Differential screening of a subtractive library between a papillary carcinoma cell line (NPA) and normal thyroid cells (HTC-2) led to the isolation of several cDNA clones which were overexpressed in NPA cells. One of the clones corresponded to a novel gene; therefore we isolated the entire cDNA. This cDNA encodes a protein of 315 amino acids with a predicted molecular weight of 39 kDa. It is highly homologous to the sirtuin gene family that comprises seven human genes, i.e. SIR-T 1–7. Consequently, we called the gene ′SIR-T8’. Human SIR-T8 had a very high BLASTp score with 85% identity in the core sirtuin domain to the SIR-T7 protein. The SIR-T8 protein has several short motifs of conserved amino acids within the sirtuin core domain that is common to SIR protein: the GAGISTXXGIPDFR sirtuin core motif, a GVWTL motif at four residues from the C-terminus to the core motif that is characteristic of class IV sirtuin, two sets of CXXC that may be zinc finger domains and an HG motif that is strictly conserved in all sirtuin proteins and that is probably involved in ADP ribosylation (Brachman et al, 1995). The enzymatic function of sirtuin is not completely understood. The best characterised of the SIR protein family is SIR-2 from yeast. It mediates histone deacetylation (Tanny et al, 1999) thereby suggesting a coupled reciprocal activation mechanism involving interactions of SIR2 with NAD and the N-acetl-lysine groups of acetylated histones (Imai et al, 2000; Landry et al, 2000).

Here, we report that SIR-T8 codes for a protein that is primarily localised in the cytoplasm under the nuclear membrane. Conversely, most SIR proteins that have telomerase activity are in the nucleolus (Morales et al, 1999). However, our finding is in agreement with the subcellular localisation of other two SIR2-related proteins: SIR2L and SIR2p Leishmania major is absent from the nucleus (Zemzoumi et al, 1998).

SIR-T8 was overexpressed in seven carcinoma cell lines but weakly detectable in normal thyroid cell line and tissue. The expression of SIR-T8 was abundant in most of the human thyroid carcinomas analysed.
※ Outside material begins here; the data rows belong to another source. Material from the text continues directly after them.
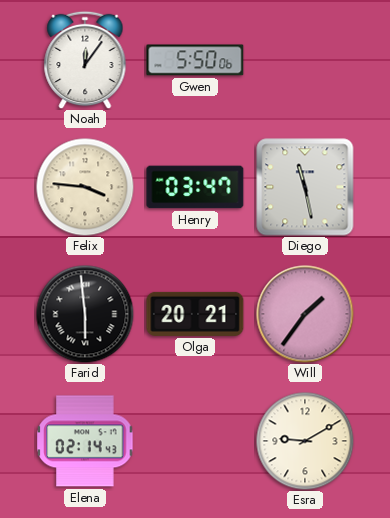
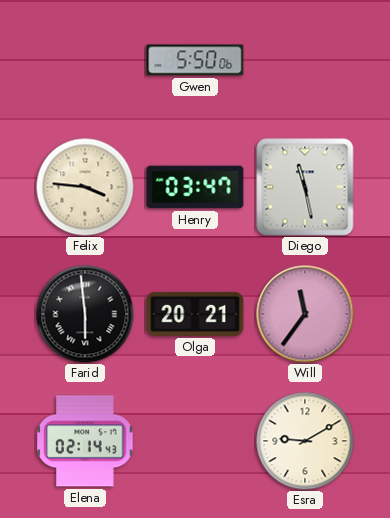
Noah: 12:06 -> none
Will: 1:36 -> 11:36
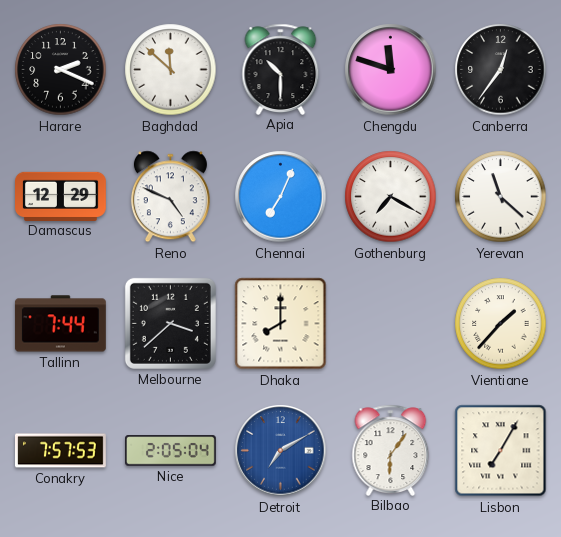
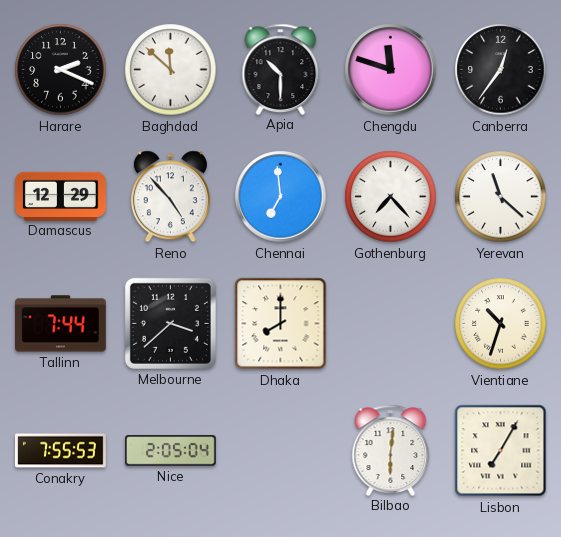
Reno: 4:49 -> 4:53
Chennai: 7:04 -> 6:59
Gothenburg: 7:20 -> 7:23
Vientiane: 1:37 -> 10:33
Conakry: 7:57 -> 7:55
Detroit: 7:10 -> none
Bilbao: 6:06 -> 6:01
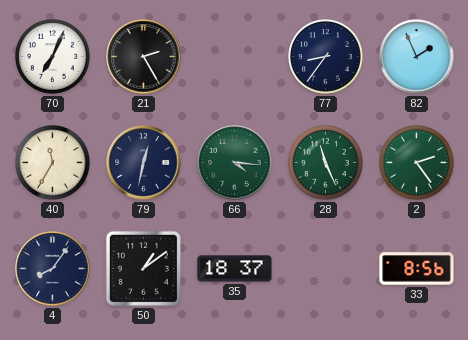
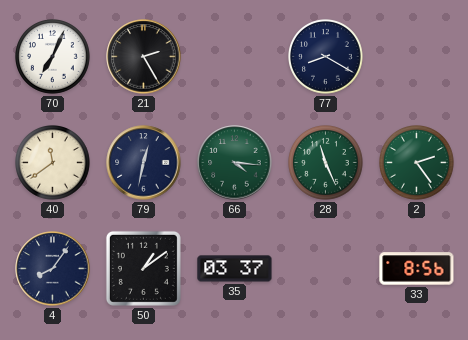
77: 8:36 -> 8:20
82: 1:56 -> none
40: 11:35 -> 11:39
35: 18:37 -> 03:37
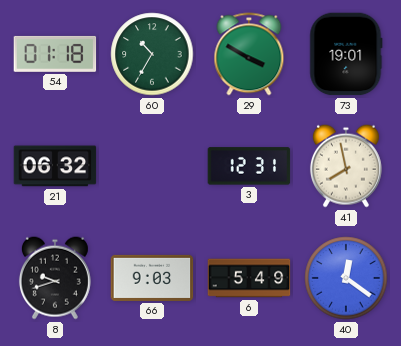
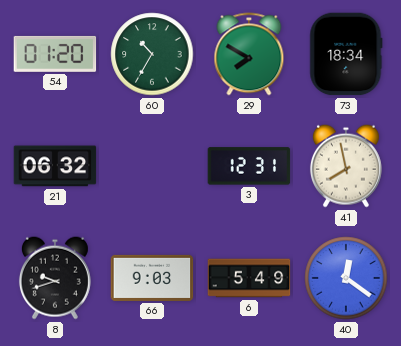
54: 01:18 -> 01:20
29: 3:50 -> 7:50
73: 19:01 -> 18:34
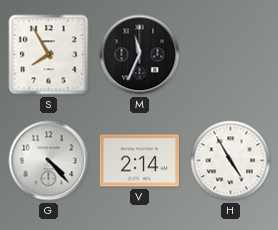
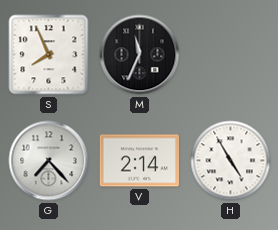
S: 7:55 -> 7:56
G: 4:23 -> 7:23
Expression was low or absent in normal thyroid cells tissues and benign adenomas. These results suggest that SIR-T8 induction is a general event in thyroid cell transformation.
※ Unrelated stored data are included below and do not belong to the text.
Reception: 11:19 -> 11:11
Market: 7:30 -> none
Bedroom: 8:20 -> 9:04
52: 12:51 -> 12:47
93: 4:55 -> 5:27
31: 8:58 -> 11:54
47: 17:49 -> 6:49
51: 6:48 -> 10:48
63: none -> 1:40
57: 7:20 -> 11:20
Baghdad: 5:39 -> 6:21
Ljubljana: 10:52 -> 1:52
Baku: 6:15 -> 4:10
Although the function of protein SIR-T8 needs to be defined, by analogy with the Sir 2 gene, SIR-T8 gene overexpression may play a role in thyroid carcinogenesis. In fact, Sir 2 gene overexpression in yeast causes chromosome instability and a loss in cell viability (Holmes et al, 1997), and interactions between Sir 2 and other SIR genes or histones induce the silenced chromatin state (Ivy et al, 1986; Moretti et al, 1994). Moreover, these proteins modulate the chromatin structure, thereby maintaining patterns of gene expression throughout the development of multicellular organisms, and they are required for telomere maintenance (Orlando and Paro, 1995). Telomeres are specialised structures at the ends of eukaryotic chromosomes. They are ribonucleoproteins that synthesize telomeric DNA on the chromosomal end using a segment of its RNA as template. In most types of human somatic cells the telomeres shorten as with organism age and with repeated passages in culture. The immortal cells that elude crisis are characterised by stable levels of telomerase activity and by stable telomeres. This suggests that telomerase activation can overcome the limitation imposed by telomere length on the lifespan of cell lineages (Counter et al, 1992). In humans, telomerase activity is detectable in germline cells and in certain stem cells, but not detectable in most somatic cell lineages (Harley et al, 1997). It is also detected in most human tumour samples analysed (Counter et al, 1994; Kim et al, 1994) suggesting that telomerase activation may represent an essential step in tumour progression. Moreover, increased expression of the other telomerase proteins correlate with the metastatic phenotype (Sprung et al, 1999).

In conclusion, although the mechanism underlying enhanced SIR-T8 gene expression in thyroid tumours is unknown, the homology of SIR-T8 with the telomerase proteins, and its similarity with telomerase proteins suggests its increased expression might have a role in the process of thyroid carcinogenesis.